Exercise prompt —
Omitting all images, set down every line below exactly as it appears.

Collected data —
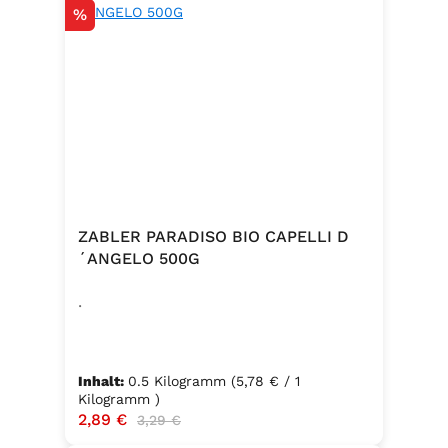
Rabatt
%
ZABLER PARADISO BIO CAPELLI D
´ANGELO 500G
.
Inhalt:
0.5 Kilogramm
(5,78 € / 1
Kilogramm )
Verkaufspreis:
2,89 €
Regulärer Preis:
3,29 €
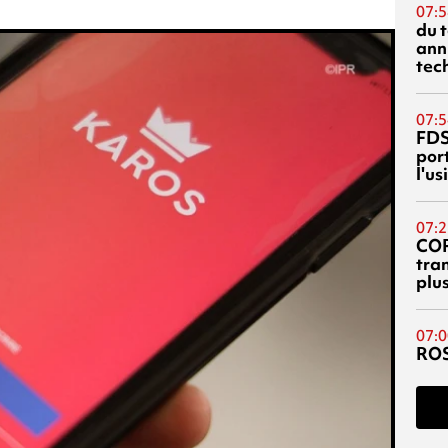
07:5
du 
ann
tec
07:5
FDS
port
l'u
07:2
CO
tra
plu
07:0
RO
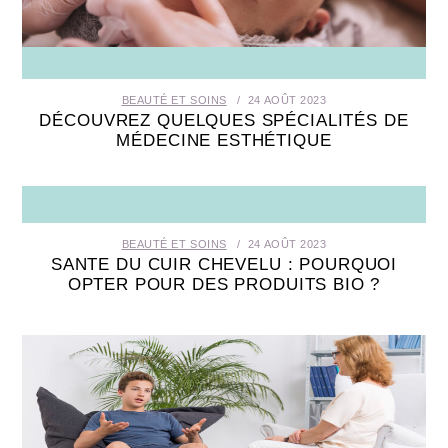
SANTÉ BUCCO-DENTAIRE
SEXUALITÉ
BEAUTÉ ET SOINS
24 AOÛT 2023
DÉCOUVREZ QUELQUES SPÉCIALITÉS DE
SENIOR
MÉDECINE ESTHÉTIQUE
CONTACT
BEAUTÉ ET SOINS
24 AOÛT 2023
SANTE DU CUIR CHEVELU : POURQUOI
OPTER POUR DES PRODUITS BIO ?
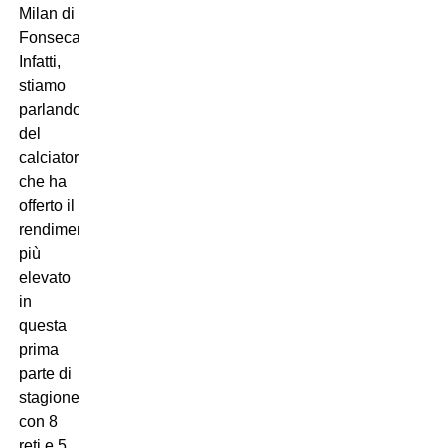
Milan di
Fonseca.
Infatti,
stiamo
parlando
del
calciatore
che ha
offerto il
rendimento
più
elevato
in
questa
prima
parte di
stagione
con 8
reti e 5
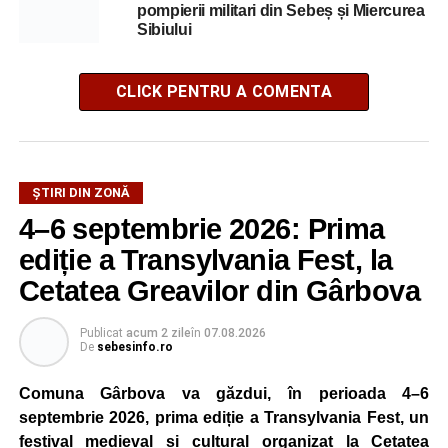
pompierii militari din Sebeș și Miercurea
Sibiului
CLICK PENTRU A COMENTA
ȘTIRI DIN ZONĂ
4–6 septembrie 2026: Prima
ediție a Transylvania Fest, la
Cetatea Greavilor din Gârbova
Publicat
acum 2 zile
în
07.08.2026
De
sebesinfo.ro
Comuna Gârbova va găzdui, în perioada 4–6
septembrie 2026, prima ediție a Transylvania Fest, un
festival medieval și cultural organizat la Cetatea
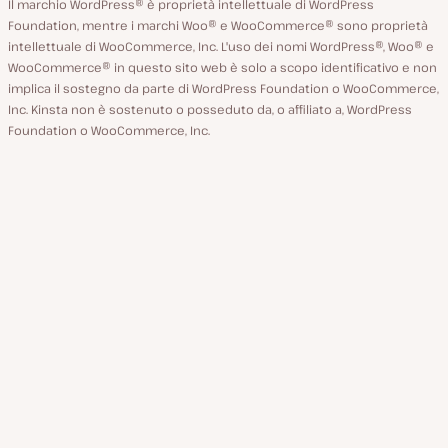
Il marchio WordPress® è proprietà intellettuale di WordPress
Foundation, mentre i marchi Woo® e WooCommerce® sono proprietà
intellettuale di WooCommerce, Inc. L'uso dei nomi WordPress®, Woo® e
WooCommerce® in questo sito web è solo a scopo identificativo e non
implica il sostegno da parte di WordPress Foundation o WooCommerce,
Inc. Kinsta non è sostenuto o posseduto da, o affiliato a, WordPress
Foundation o WooCommerce, Inc.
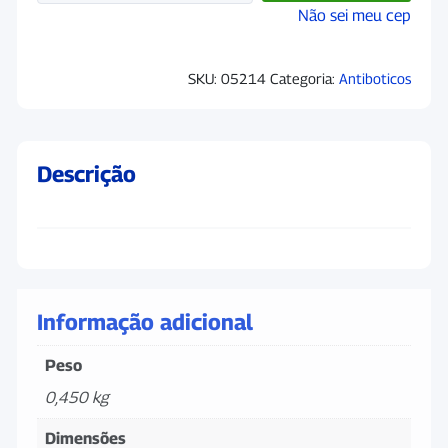
Não sei meu cep
SKU:
05214
Categoria:
Antiboticos
Descrição
Informação adicional
Peso
0,450 kg
Dimensões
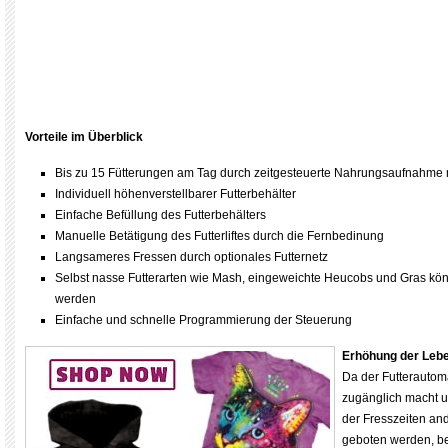
Vorteile im Überblick
Bis zu 15 Fütterungen am Tag durch zeitgesteuerte Nahrungsaufnahme 
Individuell höhenverstellbarer Futterbehälter
Einfache Befüllung des Futterbehälters
Manuelle Betätigung des Futterliftes durch die Fernbedinung
Langsameres Fressen durch optionales Futternetz
Selbst nasse Futterarten wie Mash, eingeweichte Heucobs und Gras könn
werden
Einfache und schnelle Programmierung der Steuerung
Erhöhung der Lebe
Da der Futterautom
zugänglich macht 
der Fresszeiten a
geboten werden, be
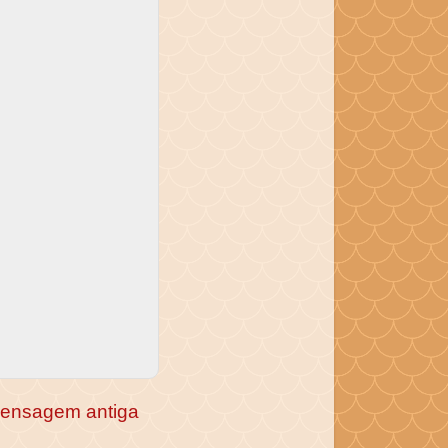
ensagem antiga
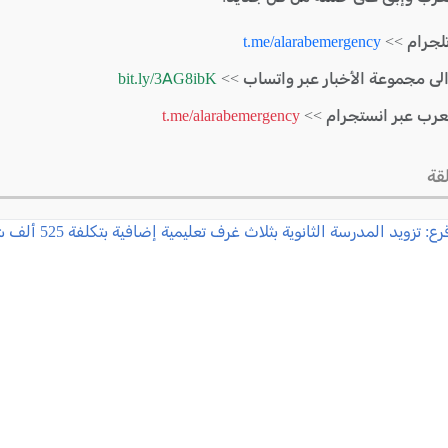
لجرام >>
t.me/alarabemergency
الى مجموعة الأخبار عبر واتساب >>
bit.ly/3AG8ibK
لعرب عبر انستجرام >>
t.me/alarabemergency
قة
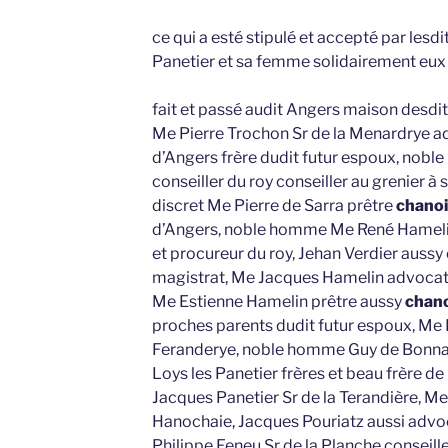
ce qui a esté stipulé et accepté par lesd
Panetier et sa femme solidairement eux l
fait et passé audit Angers maison desdi
Me Pierre Trochon Sr de la Menardrye ad
d’Angers frère dudit futur espoux, nob
conseiller du roy conseiller au grenier à s
discret Me Pierre de Sarra prêtre
chano
d’Angers, noble homme Me René Hamelin
et procureur du roy, Jehan Verdier aussy 
magistrat, Me Jacques Hamelin advocat a
Me Estienne Hamelin prêtre aussy
chan
proches parents dudit futur espoux, Me 
Feranderye, noble homme Guy de Bonnair
Loys les Panetier frères et beau frère de
Jacques Panetier Sr de la Terandière, Me
Hanochaie, Jacques Pouriatz aussi advo
Philippe Feneu Sr de la Planche conseille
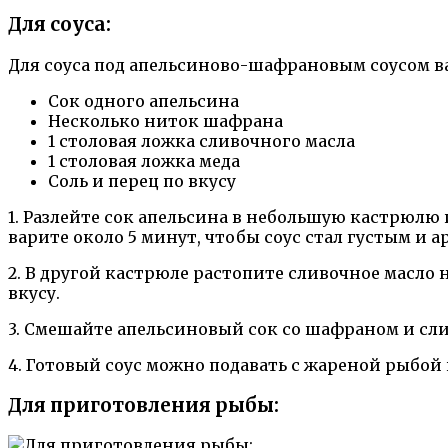
Для соуса:
Для соуса под апельсиново-шафрановым соусом 
Сок одного апельсина
Несколько ниток шафрана
1 столовая ложка сливочного масла
1 столовая ложка меда
Соль и перец по вкусу
1. Разлейте сок апельсина в небольшую кастрюлю 
варите около 5 минут, чтобы соус стал густым и 
2. В другой кастрюле растопите сливочное масло 
вкусу.
3. Смешайте апельсиновый сок со шафраном и сли
4. Готовый соус можно подавать с жареной рыбой
Для приготовления рыбы:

Result of the exercise —
Rabatt
%
ZABLER PARADISO BIO CAPELLI D
´ANGELO 500G
.
Inhalt:
0.5 Kilogramm
(5,78 € / 1
Kilogramm )
Verkaufspreis:
2,89 €
Regulärer Preis:
3,29 €
07:5
du 
ann
tec
07:5
FDS
port
l'u
07:2
CO
tra
plu
07:0
RO
SANTÉ BUCCO-DENTAIRE
SEXUALITÉ
BEAUTÉ ET SOINS
24 AOÛT 2023
DÉCOUVREZ QUELQUES SPÉCIALITÉS DE
SENIOR
MÉDECINE ESTHÉTIQUE
CONTACT
BEAUTÉ ET SOINS
24 AOÛT 2023
SANTE DU CUIR CHEVELU : POURQUOI
OPTER POUR DES PRODUITS BIO ?
Milan di
Fonseca.
Infatti,
stiamo
parlando
del
calciatore
che ha
offerto il
rendimento
più
elevato
in
questa
prima
parte di
stagione
con 8
reti e 5
pompierii militari din Sebeș și Miercurea
Sibiului
CLICK PENTRU A COMENTA
ȘTIRI DIN ZONĂ
4–6 septembrie 2026: Prima
ediție a Transylvania Fest, la
Cetatea Greavilor din Gârbova
Publicat
acum 2 zile
în
07.08.2026
De
sebesinfo.ro
Comuna Gârbova va găzdui, în perioada 4–6
septembrie 2026, prima ediție a Transylvania Fest, un
festival medieval și cultural organizat la Cetatea
Il marchio WordPress® è proprietà intellettuale di WordPress
Foundation, mentre i marchi Woo® e WooCommerce® sono proprietà
intellettuale di WooCommerce, Inc. L'uso dei nomi WordPress®, Woo® e
WooCommerce® in questo sito web è solo a scopo identificativo e non
implica il sostegno da parte di WordPress Foundation o WooCommerce,
Inc. Kinsta non è sostenuto o posseduto da, o affiliato a, WordPress
Foundation o WooCommerce, Inc.
Não sei meu cep
SKU:
05214
Categoria:
Antiboticos
Descrição
Informação adicional
Peso
0,450 kg
Dimensões
Vorteile im Überblick
Bis zu 15 Fütterungen am Tag durch zeitgesteuerte Nahrungsaufnahme 
Individuell höhenverstellbarer Futterbehälter
Einfache Befüllung des Futterbehälters
Manuelle Betätigung des Futterliftes durch die Fernbedinung
Langsameres Fressen durch optionales Futternetz
Selbst nasse Futterarten wie Mash, eingeweichte Heucobs und Gras könn
werden
Einfache und schnelle Programmierung der Steuerung
Erhöhung der Lebe
Da der Futterautom
zugänglich macht 
der Fresszeiten a
geboten werden, be
ensagem antiga
لجرام >>
t.me/alarabemergency
الى مجموعة الأخبار عبر واتساب >>
bit.ly/3AG8ibK
لعرب عبر انستجرام >>
t.me/alarabemergency
قة
ce qui a esté stipulé et accepté par lesd
Panetier et sa femme solidairement eux l
fait et passé audit Angers maison desdi
Me Pierre Trochon Sr de la Menardrye ad
d’Angers frère dudit futur espoux, nob
conseiller du roy conseiller au grenier à s
discret Me Pierre de Sarra prêtre
chano
d’Angers, noble homme Me René Hamelin
et procureur du roy, Jehan Verdier aussy 
magistrat, Me Jacques Hamelin advocat a
Me Estienne Hamelin prêtre aussy
chan
proches parents dudit futur espoux, Me 
Feranderye, noble homme Guy de Bonnair
Loys les Panetier frères et beau frère de
Jacques Panetier Sr de la Terandière, Me
Hanochaie, Jacques Pouriatz aussi advo
Philippe Feneu Sr de la Planche conseille
Для соуса:
Для соуса под апельсиново-шафрановым соусом 
Сок одного апельсина
Несколько ниток шафрана
1 столовая ложка сливочного масла
1 столовая ложка меда
Соль и перец по вкусу
1. Разлейте сок апельсина в небольшую кастрюлю 
варите около 5 минут, чтобы соус стал густым и 
2. В другой кастрюле растопите сливочное масло 
вкусу.
3. Смешайте апельсиновый сок со шафраном и сли
4. Готовый соус можно подавать с жареной рыбой
Для приготовления рыбы:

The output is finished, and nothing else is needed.